The Toyota hands down...

I have a extra cab 4x4 V6 Toyota pickup and it can do it all, the bed is great for bikes.


----------



## warmseth (Jan 12, 2004)

well i guess i'll be the odd man and say...TOYOTA!  the resale is one of the best of any car made, and there is a reason for that. they are great trucks


----------



## FuelFan90 (Dec 23, 2003)

i'll be the first to vote for the tj. i've known quite a few people that have had them for over 100,000 miles and had no problem. i owned an '88 yj and also had zero problems even with the amc designed six and constant mudding/thrashing. i put over 100k on that jeep until i sold it for $1000 more than i paid for it. wranglers actually hold their value pretty well, especially if you sell in the summer. i actually looked at a few toyota pickup trucks and found a better deal on the jeep. as far as jeep's not being made for off road, that's pretty ridiculous. ask anyone into four wheelin and they'll usually say solid axle over ifs any day. jeeps have really gotten better the past few years with the redesigns.


----------



## DudeOnABike (Dec 24, 2003)

I don't have an opinion here, but I'm curious as to how you narrowed your search down to these two vehicles? Nothing wrong with either car, but it seems odd since they are in completely different fields. One is a a pickup truck and the other is the sports car of the SUV world. These two become the finalists? Seems like you would come to two trucks or two small suv's. I'm not criticizing, just confused/curious.

Have fun with the new wheels. and I'd like to have a jeep if that means anything to ya.


----------



## KgB (Jan 13, 2004)

*Rubicon*



FuelFan90 said:


> as far as jeep's not being made for off road, that's pretty ridiculous. ask anyone into four wheelin and they'll usually say solid axle over ifs any day. jeeps have really gotten better the past few years with the redesigns.


The Rubicon jeep is pretty hardcore,The best jeep ever to come off the assembly line.


----------



## sstaurus (Jan 18, 2004)

Jeep not meant for offroad? What are you on? Nothing beats it. (I'm speaking of the Wrangler)


----------



## KgB (Jan 13, 2004)

*Jeep video*

nothing beats a wrangler like Moab
http://www.vintageoffroad.com/videos/hellsroll2.mpeg


----------



## Kevin_O (Jan 12, 2004)

The Dude said:


> i am torn between these 2 vehicles....i need versalitity as well as fun..i would get the ext cab tacoma with trd off road pkg. the mean lookin ones.....or a jeep wrangler which can be made into a mean lookin vehicle.....help pleaz


Dude,
Taco's are definitely versatile and pretty fun. Lots of mods you can do to the V6 engine. Get the 4x4 w/ locking diff. I'd go TRD from factory to keep it simple although you can add that stuff aftermarket for cheaper if you like to do mods and stuff.
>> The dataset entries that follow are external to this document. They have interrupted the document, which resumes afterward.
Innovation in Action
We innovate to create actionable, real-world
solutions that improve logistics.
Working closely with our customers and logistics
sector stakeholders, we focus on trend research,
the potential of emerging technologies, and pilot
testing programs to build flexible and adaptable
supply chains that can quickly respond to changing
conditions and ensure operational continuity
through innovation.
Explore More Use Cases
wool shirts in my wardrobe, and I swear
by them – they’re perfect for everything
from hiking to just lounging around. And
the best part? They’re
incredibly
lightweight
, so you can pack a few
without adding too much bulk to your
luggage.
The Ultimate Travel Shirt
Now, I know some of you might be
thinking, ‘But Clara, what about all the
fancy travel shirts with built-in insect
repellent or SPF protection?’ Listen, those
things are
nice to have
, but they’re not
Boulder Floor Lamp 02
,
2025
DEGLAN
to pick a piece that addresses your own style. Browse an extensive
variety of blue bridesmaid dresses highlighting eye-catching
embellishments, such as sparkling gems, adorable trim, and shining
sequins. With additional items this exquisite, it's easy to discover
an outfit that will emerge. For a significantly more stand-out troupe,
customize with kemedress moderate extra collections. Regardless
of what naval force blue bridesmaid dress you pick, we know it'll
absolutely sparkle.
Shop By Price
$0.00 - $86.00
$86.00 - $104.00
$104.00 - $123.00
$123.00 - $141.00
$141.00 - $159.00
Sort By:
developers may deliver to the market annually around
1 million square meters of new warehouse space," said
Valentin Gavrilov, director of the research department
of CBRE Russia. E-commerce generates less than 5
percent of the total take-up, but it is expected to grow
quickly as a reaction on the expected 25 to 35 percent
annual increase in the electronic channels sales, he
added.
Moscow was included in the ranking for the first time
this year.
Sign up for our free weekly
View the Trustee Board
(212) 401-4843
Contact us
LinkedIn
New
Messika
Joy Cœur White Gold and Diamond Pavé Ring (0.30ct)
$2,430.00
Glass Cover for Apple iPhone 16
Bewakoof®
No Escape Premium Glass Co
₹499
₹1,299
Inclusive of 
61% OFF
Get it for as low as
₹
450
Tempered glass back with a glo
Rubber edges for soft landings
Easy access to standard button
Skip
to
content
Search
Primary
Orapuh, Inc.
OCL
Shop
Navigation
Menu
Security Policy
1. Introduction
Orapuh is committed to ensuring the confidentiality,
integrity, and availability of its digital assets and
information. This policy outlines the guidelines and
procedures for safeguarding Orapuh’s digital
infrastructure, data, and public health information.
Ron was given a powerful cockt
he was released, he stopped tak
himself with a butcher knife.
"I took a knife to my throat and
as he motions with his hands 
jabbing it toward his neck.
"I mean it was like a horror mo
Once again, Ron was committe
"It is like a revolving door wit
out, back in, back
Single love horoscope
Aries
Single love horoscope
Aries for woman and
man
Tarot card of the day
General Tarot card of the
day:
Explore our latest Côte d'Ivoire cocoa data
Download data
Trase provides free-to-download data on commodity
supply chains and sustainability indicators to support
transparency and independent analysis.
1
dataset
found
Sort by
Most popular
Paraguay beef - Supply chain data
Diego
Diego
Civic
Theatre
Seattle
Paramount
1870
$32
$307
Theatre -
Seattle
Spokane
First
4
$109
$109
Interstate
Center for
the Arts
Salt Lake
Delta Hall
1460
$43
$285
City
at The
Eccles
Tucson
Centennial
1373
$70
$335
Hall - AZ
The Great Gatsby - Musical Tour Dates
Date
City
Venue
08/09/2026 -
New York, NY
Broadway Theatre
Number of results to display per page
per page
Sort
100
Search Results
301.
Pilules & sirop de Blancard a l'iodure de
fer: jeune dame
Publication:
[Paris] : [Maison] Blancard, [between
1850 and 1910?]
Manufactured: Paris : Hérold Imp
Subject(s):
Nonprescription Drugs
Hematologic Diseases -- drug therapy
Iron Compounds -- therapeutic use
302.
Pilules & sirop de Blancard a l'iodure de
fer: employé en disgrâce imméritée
For pure fun and offroad its the jeep hands down. Not the most versatile vehicle, but has the "IT" factor and the best choice if offroading is a high priority.
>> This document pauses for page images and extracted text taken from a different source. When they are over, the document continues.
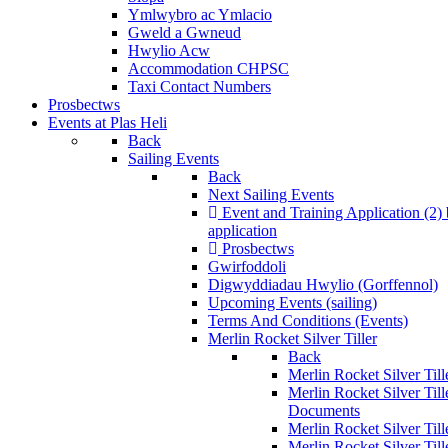
Ymlwybro ac Ymlacio
Gweld a Gwneud
Hwylio Acw
Accommodation CHPSC
Taxi Contact Numbers
Prosbectws
Events at Plas Heli
Back
Sailing Events
Back
Next Sailing Events
Event and Training Application (2)
application
Prosbectws
Gwirfoddoli
Digwyddiadau Hwylio (Gorffennol)
Upcoming Events (sailing)
Terms And Conditions (Events)
Merlin Rocket Silver Tiller
Back
Merlin Rocket Silver Tille
Merlin Rocket Silver Til
Documents
Merlin Rocket Silver Til
Merlin Rocket Silver Till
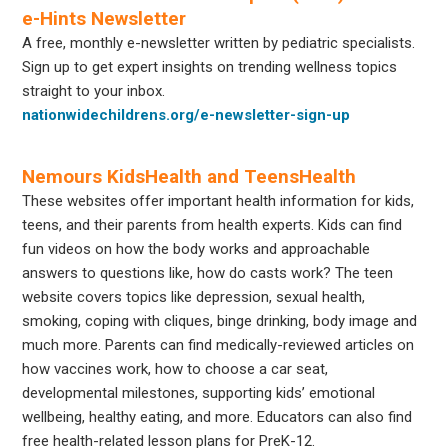
e-Hints Newsletter
A free, monthly e-newsletter written by pediatric specialists.
Sign up to get expert insights on trending wellness topics
straight to your inbox.
nationwidechildrens.org/e-newsletter-sign-up
Nemours KidsHealth and TeensHealth
These websites offer important health information for kids,
teens, and their parents from health experts. Kids can find
fun videos on how the body works and approachable
answers to questions like, how do casts work? The teen
website covers topics like depression, sexual health,
smoking, coping with cliques, binge drinking, body image and
much more. Parents can find medically-reviewed articles on
how vaccines work, how to choose a car seat,
developmental milestones, supporting kids’ emotional
wellbeing, healthy eating, and more. Educators can also find
free health-related lesson plans for PreK-12.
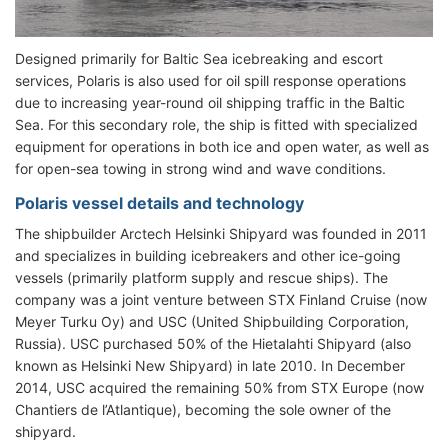
Designed primarily for Baltic Sea icebreaking and escort
services, Polaris is also used for oil spill response operations
due to increasing year-round oil shipping traffic in the Baltic
Sea. For this secondary role, the ship is fitted with specialized
equipment for operations in both ice and open water, as well as
for open-sea towing in strong wind and wave conditions.
Polaris vessel details and technology
The shipbuilder Arctech Helsinki Shipyard was founded in 2011
and specializes in building icebreakers and other ice-going
vessels (primarily platform supply and rescue ships). The
company was a joint venture between STX Finland Cruise (now
Meyer Turku Oy) and USC (United Shipbuilding Corporation,
Russia). USC purchased 50% of the Hietalahti Shipyard (also
known as Helsinki New Shipyard) in late 2010. In December
2014, USC acquired the remaining 50% from STX Europe (now
Chantiers de l’Atlantique), becoming the sole owner of the
shipyard.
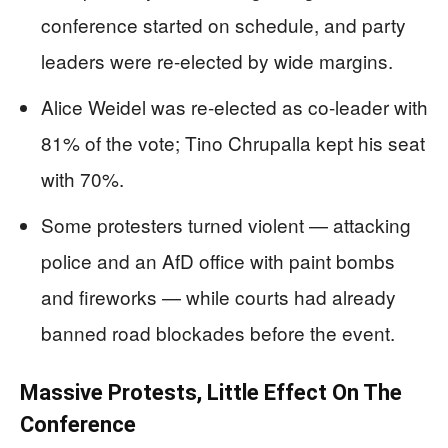
conference started on schedule, and party
leaders were re-elected by wide margins.
Alice Weidel was re-elected as co-leader with
81% of the vote; Tino Chrupalla kept his seat
with 70%.
Some protesters turned violent — attacking
police and an AfD office with paint bombs
and fireworks — while courts had already
banned road blockades before the event.
Massive Protests, Little Effect On The
Conference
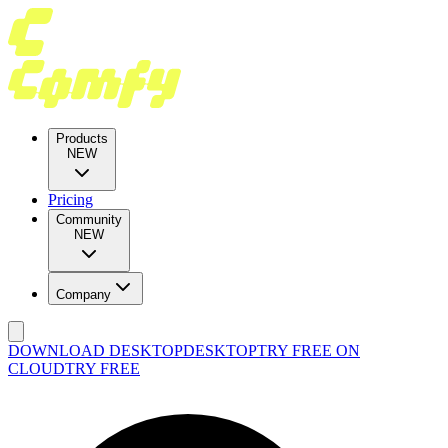
Products
NEW
Pricing
Community
NEW
Company
DOWNLOAD DESKTOP
DESKTOP
TRY FREE ON
CLOUD
TRY FREE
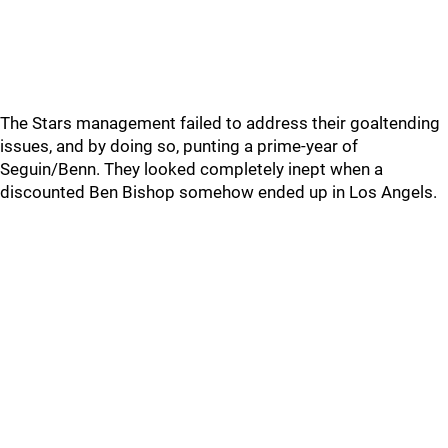
The Stars management failed to address their goaltending
issues, and by doing so, punting a prime-year of
Seguin/Benn. They looked completely inept when a
discounted Ben Bishop somehow ended up in Los Angels.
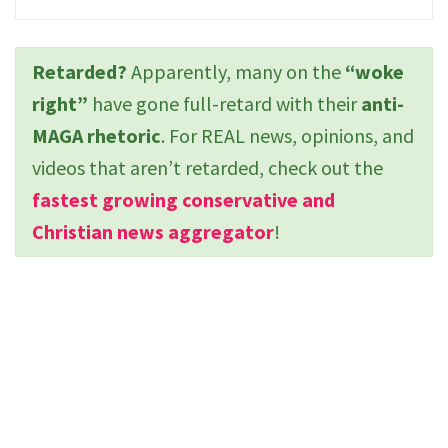
Retarded?
Apparently, many on the
“woke
right”
have gone full-retard with their
anti-
MAGA rhetoric
. For REAL news, opinions, and
videos that aren’t retarded, check out the
fastest growing conservative and
Christian news aggregator
!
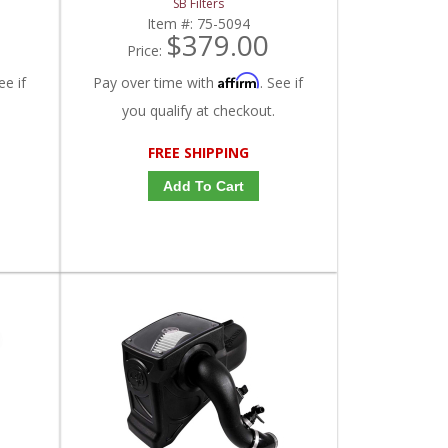
SB Filters
Item #:
75-5094
$379.00
Price:
Affirm
ee if
Pay over time with
. See if
you qualify at checkout.
FREE SHIPPING
Add To Cart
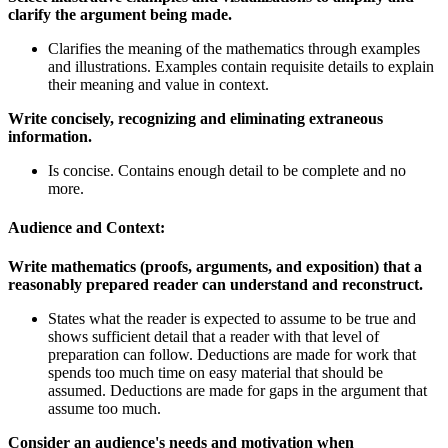
clarify the argument being made.
Clarifies the meaning of the mathematics through examples
and illustrations. Examples contain requisite details to explain
their meaning and value in context.
Write concisely, recognizing and eliminating extraneous
information.
Is concise. Contains enough detail to be complete and no
more.
Audience and Context:
Write mathematics (proofs, arguments, and exposition) that a
reasonably prepared reader can understand and reconstruct.
States what the reader is expected to assume to be true and
shows sufficient detail that a reader with that level of
preparation can follow. Deductions are made for work that
spends too much time on easy material that should be
assumed. Deductions are made for gaps in the argument that
assume too much.
Consider an audience's needs and motivation when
All in all I'd go for the taco.


----------



## AlloyNipples (Jan 12, 2004)

*I vote Toyota*

I can't even imagine Home Depot runs without my truck or hauling tools and people for trail maintenace or loading up camp gear, bikes and weeks worth of fire wood in a jeep wrangler... I have the 4dr TRD Prerunner. I use it almost every week in the Georgia Mtns on unimproved fire roads and old logging roads; with the locking differential and a set of agressive all terrain tires I've rarely wished for 4wd.
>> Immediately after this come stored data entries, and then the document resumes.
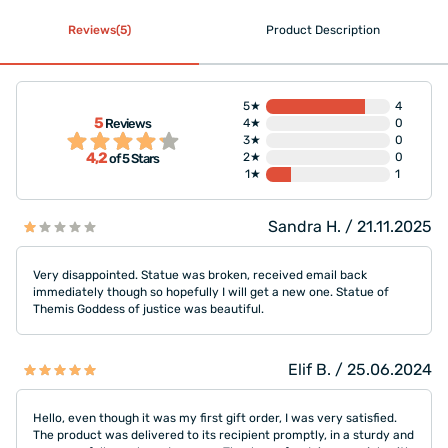
Reviews(5)
Product Description
5★
4
5
Reviews
4★
0
3★
0
4,2
2★
0
of 5 Stars
1★
1
Sandra H. / 21.11.2025
Very disappointed. Statue was broken, received email back
immediately though so hopefully I will get a new one. Statue of
Themis Goddess of justice was beautiful.
Elif B. / 25.06.2024
Hello, even though it was my first gift order, I was very satisfied.
The product was delivered to its recipient promptly, in a sturdy and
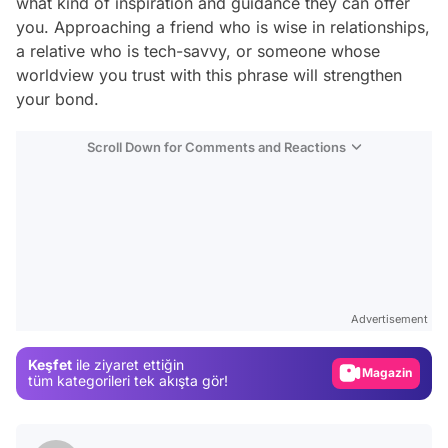
what kind of inspiration and guidance they can offer
you. Approaching a friend who is wise in relationships,
a relative who is tech-savvy, or someone whose
worldview you trust with this phrase will strengthen
your bond.
Scroll Down for Comments and Reactions
Video
Test
Advertisement
Gündem
Keşfet
ile ziyaret ettiğin
Magazin
tüm kategorileri tek akışta gör!
Video
Test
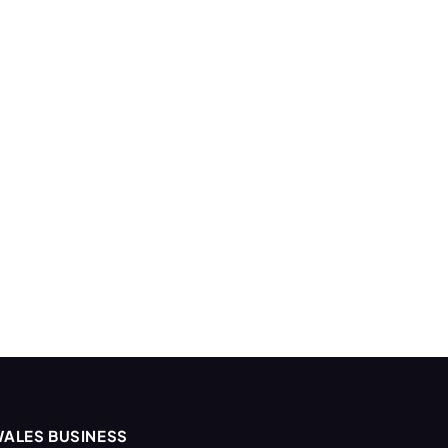
ALES BUSINESS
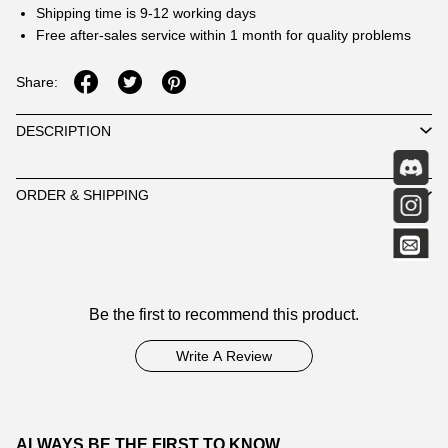
Shipping time is 9-12 working days
Free after-sales service within 1 month for quality problems
Share:
DESCRIPTION
ORDER & SHIPPING
Customer
Be the first to recommend this product.
Reviews
Write A Review
ALWAYS BE THE FIRST TO KNOW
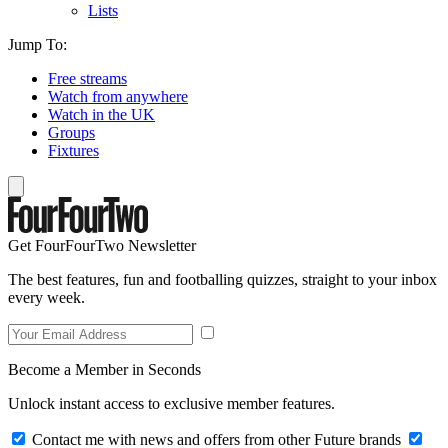
Lists
Jump To:
Free streams
Watch from anywhere
Watch in the UK
Groups
Fixtures
Get FourFourTwo Newsletter
The best features, fun and footballing quizzes, straight to your inbox
every week.
Become a Member in Seconds
Unlock instant access to exclusive member features.
Contact me with news and offers from other Future brands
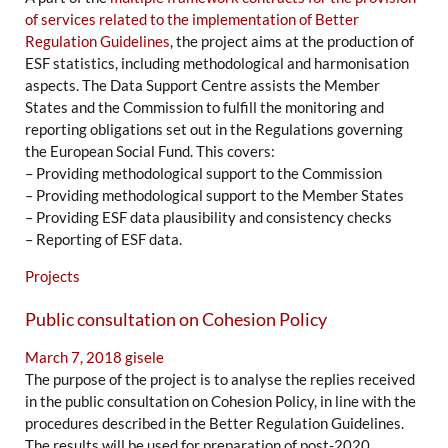
of services related to the implementation of Better
Regulation Guidelines
, the project aims at the production of
ESF statistics, including methodological and harmonisation
aspects. The Data Support Centre assists the Member
States and the Commission to fulfill the monitoring and
reporting obligations set out in the Regulations governing
the European Social Fund. This covers:
– Providing methodological support to the Commission
– Providing methodological support to the Member States
– Providing ESF data plausibility and consistency checks
– Reporting of ESF data.
Projects
Public consultation on Cohesion Policy
March 7, 2018
gisele
The purpose of the project is to analyse the replies received
in the public consultation on Cohesion Policy, in line with the
procedures described in the Better Regulation Guidelines.
The results will be used for preparation of post-2020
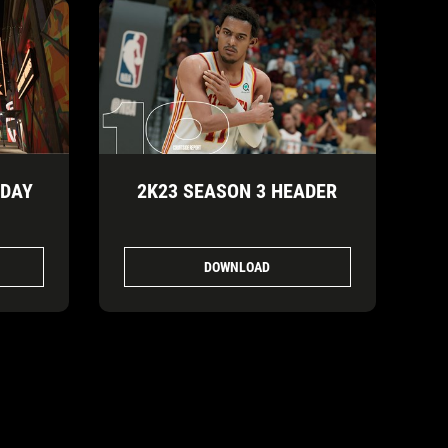
IDAY
2K23 SEASON 3 HEADER
DOWNLOAD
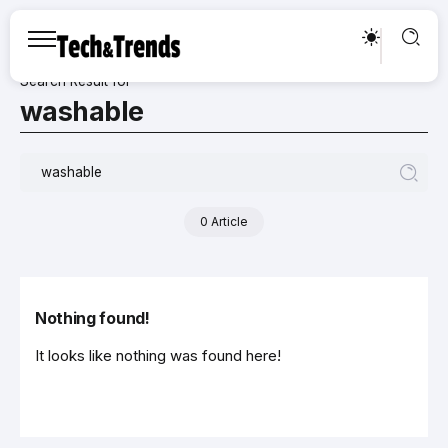
Search Result for
washable
0 Article
Nothing found!
It looks like nothing was found here!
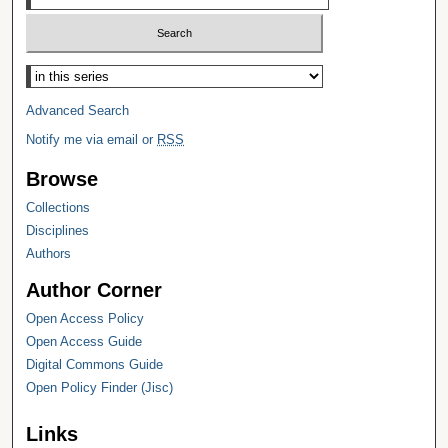
Select context to search:
Advanced Search
Notify me via email or
RSS
Browse
Collections
Disciplines
Authors
Author Corner
Open Access Policy
Open Access Guide
Digital Commons Guide
Open Policy Finder (Jisc)
Links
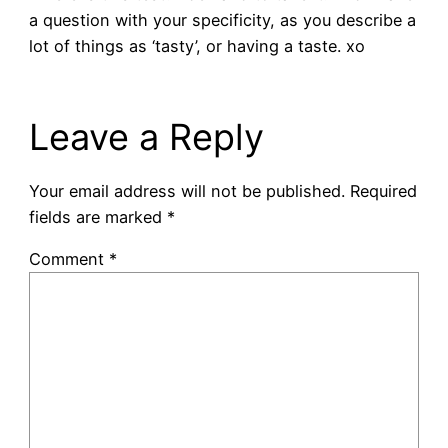
a question with your specificity, as you describe a
lot of things as ‘tasty’, or having a taste. xo
Leave a Reply
Your email address will not be published.
Required
fields are marked
*
Comment
*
As you can see, the Tacoma is very popular around here...and for good reason!


----------



## gobike (Jan 30, 2004)

If you've narrowed it down to these cars, it's really a no brainer. The Toyota is a much superior vehicle in all aspects (performance, warranty, resale, dependability, etc...). I have owned a 4 cylinder 87 4x4 Toyota (180k miles on it w/ all original parts) before some airhead ran a stop sign and totalled it. I then graduated to a 95 6 cyl Tacoma 4x4 and had 134k on all original parts it when my wife decided to get pregnant and I needed more room. That sold for $12k. I then bought a 2001 Tundra. My transmission crapped out w/ 15k miles on it, but Toyota replaced it, (obviously free of charge) and hooked me up w/ a Sequoia while it was being fixed. I now have 70k on it and nothing wrong to report. I challenge you to find any review out there that says that the Jeep is a better vehicle...


----------



## Locust (Jan 16, 2004)

*wait a couple months*

I own a 2000 Jeep TJ and haven't had one problem with it, but it is not a practical vehicle
especially when compared to the Tacoma. I would already own a Tacoma if you could take the top off, but that's not gonna happen anytime soon. I luv my Jeep but the problem is that you can either have passengers or stuff but not both. bike stuff is the worst cause it takes up so much room.If you wait a couple months they're bringing out a new one called the Jeep Unlimited which is gonna be 12" or 15" longer, quieter and have a better towing capacity. It's supposed to be a mid year model. check it out on their site jeep.com or something.


----------



## MrXC (Jan 14, 2004)

*Depends on your daily needs*

How much do you drive? When I bought my Wranger few years ago I was looking at it or an extended cab pick-up w/ 4 wheel drive too. Since I don't drive to work, fun won out over practicality. There are days I regret it, but others that I definitely don't.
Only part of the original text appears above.